Use request IDs to trace requests across server and workers:

Server logs:

code
level=INFO msg="api:sqe:enqueue" requestId="req-abc123" method="POST" path="/promises"

SDK logs:

code
level=INFO msg="promise created" requestId="req-abc123" promiseId="order.123"

Search logs by requestId to see the full request lifecycle.

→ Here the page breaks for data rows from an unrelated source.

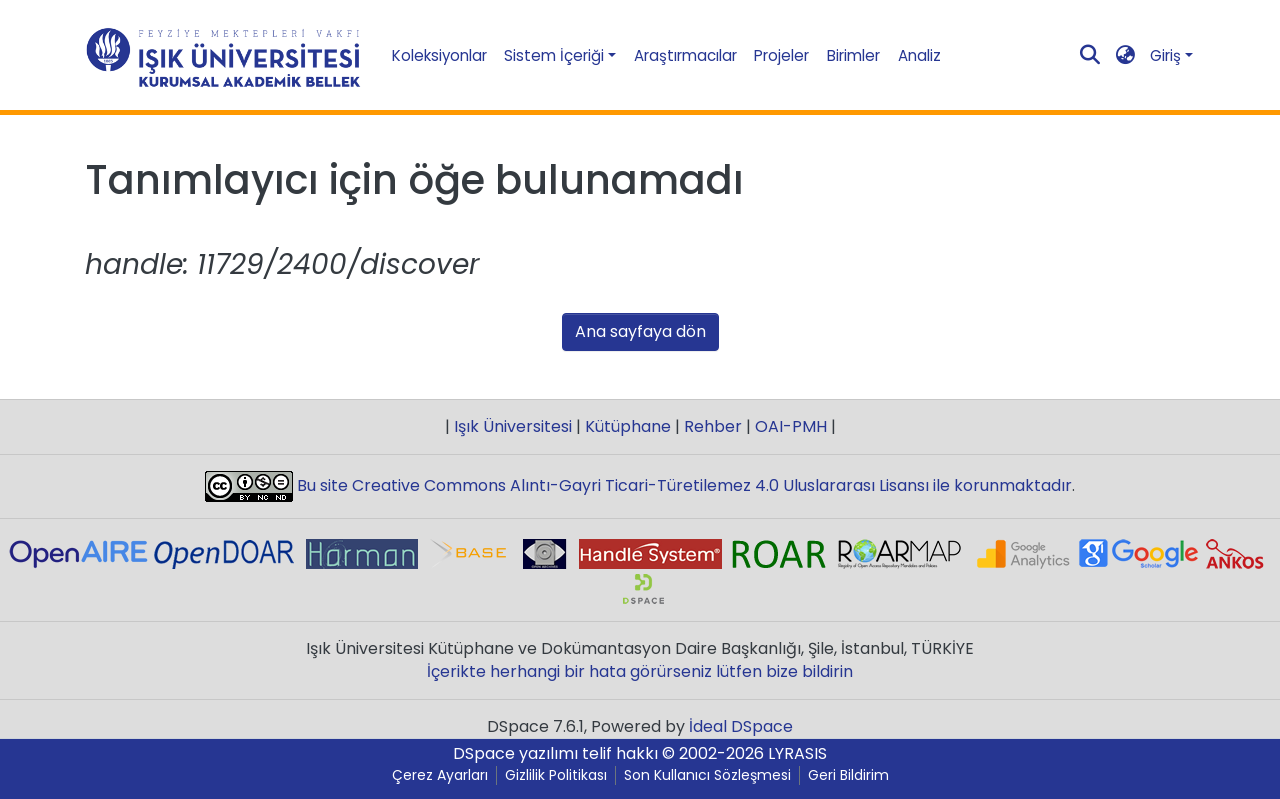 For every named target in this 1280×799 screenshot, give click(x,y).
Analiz (919, 55)
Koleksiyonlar (439, 55)
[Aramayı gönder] (1090, 56)
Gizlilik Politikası (556, 775)
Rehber (713, 426)
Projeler (781, 55)
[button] (1126, 55)
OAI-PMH (791, 426)
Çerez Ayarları (440, 775)
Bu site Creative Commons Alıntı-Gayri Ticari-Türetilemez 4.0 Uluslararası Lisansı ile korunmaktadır (682, 485)
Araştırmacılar (685, 55)
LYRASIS (797, 753)
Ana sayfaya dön (640, 331)
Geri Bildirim (848, 775)
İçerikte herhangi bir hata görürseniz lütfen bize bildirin (640, 671)
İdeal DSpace (741, 726)
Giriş (1165, 55)
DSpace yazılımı (515, 753)
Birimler (853, 55)
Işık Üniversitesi (513, 426)
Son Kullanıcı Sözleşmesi (707, 775)
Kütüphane (628, 426) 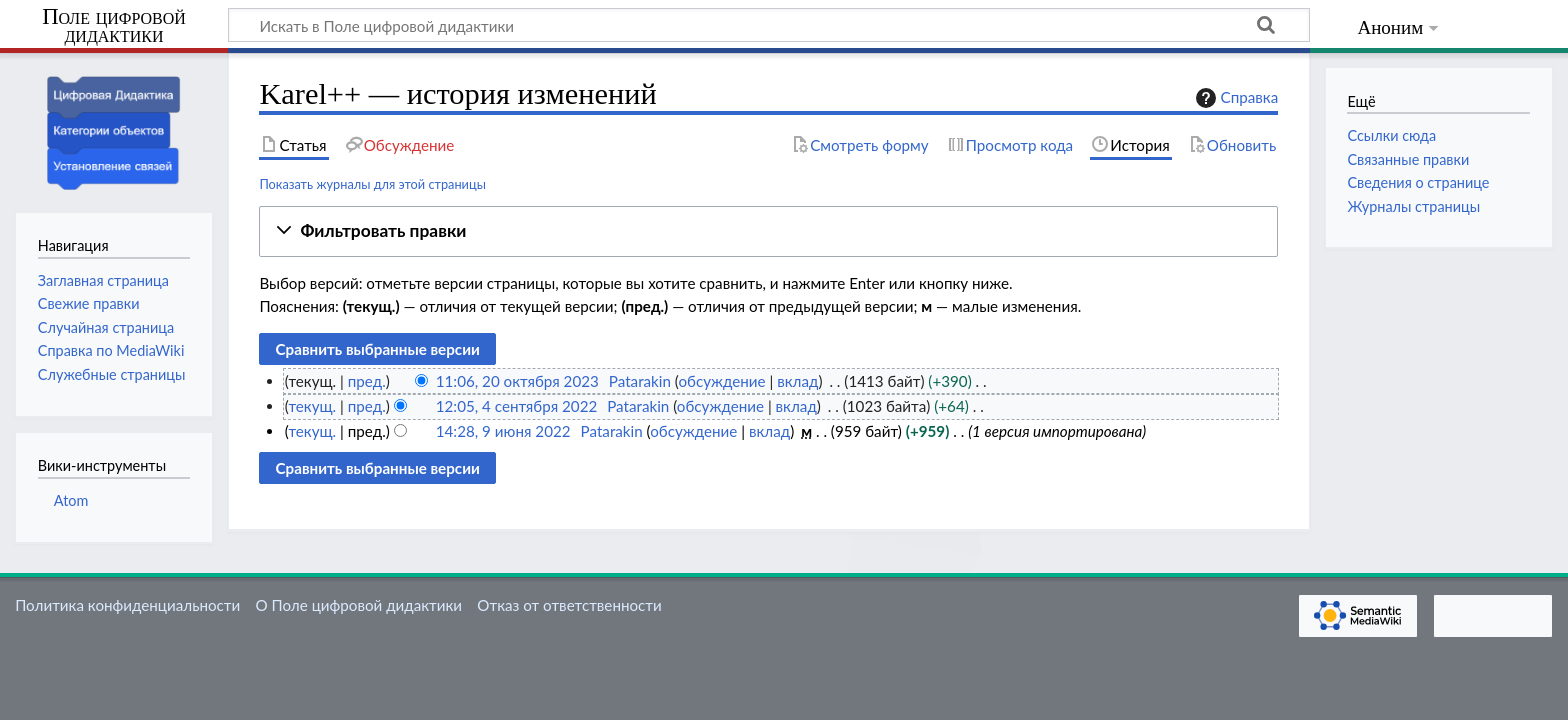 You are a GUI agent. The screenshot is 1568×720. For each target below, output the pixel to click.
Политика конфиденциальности (127, 605)
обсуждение (721, 381)
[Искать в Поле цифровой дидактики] (769, 25)
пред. (367, 381)
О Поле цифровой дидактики (358, 605)
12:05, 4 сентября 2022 (517, 406)
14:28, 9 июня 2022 (503, 431)
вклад (797, 381)
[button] (768, 231)
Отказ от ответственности (569, 605)
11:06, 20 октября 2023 (517, 381)
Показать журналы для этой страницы (372, 184)
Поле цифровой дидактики (114, 26)
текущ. (312, 406)
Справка (1235, 98)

Common debugging scenarios#

Task not being processed#

Look for:

  1. Worker registration: starting poll server (server) + connection logs (worker)
  2. Task creation: api:sqe:enqueue with promise/task IDs
  3. Task routing: Check for failed to match promise warnings
  4. Worker heartbeat: Look for heartbeat timeout warnings

Promise stuck pending#

Look for:

  1. Promise creation: api:sqe:enqueue with promiseId
  2. Task assignment: Check if task was created and routed
  3. Worker processing: Worker should log function execution start
  4. Completion: Look for promise resolution logs

Slow performance#

Look for:

  1. scheduler queue full - Capacity exhausted
  2. Database query latency - Check database logs
  3. High request volume - Count api:sqe:enqueue per second

Best practices#

  1. Start with info level - Debug is too verbose for production
  2. Use structured logging - Parse key-value pairs for analysis
  3. Aggregate centrally - Don't rely on local log files
  4. Set up alerts - Monitor critical error patterns
  5. Retain logs adequately - Balance cost vs troubleshooting needs
  6. Correlate with metrics - Cross-reference logs with metrics for complete picture
  7. Test log queries - Ensure you can find what you need during incidents

Summary#

For development:

  • Use debug or info level
  • Logs to stdout are fine
  • Focus on understanding normal behavior

For production:

  • Use info level (enable debug only when troubleshooting)
  • Centralize logs (ELK, Datadog, CloudWatch, etc.)
  • Alert on critical errors (startup failures, database errors)
  • Retain logs 30-90 days minimum
  • Correlate logs with metrics and traces

Logs are your debugging lifeline. Set them up properly from day one.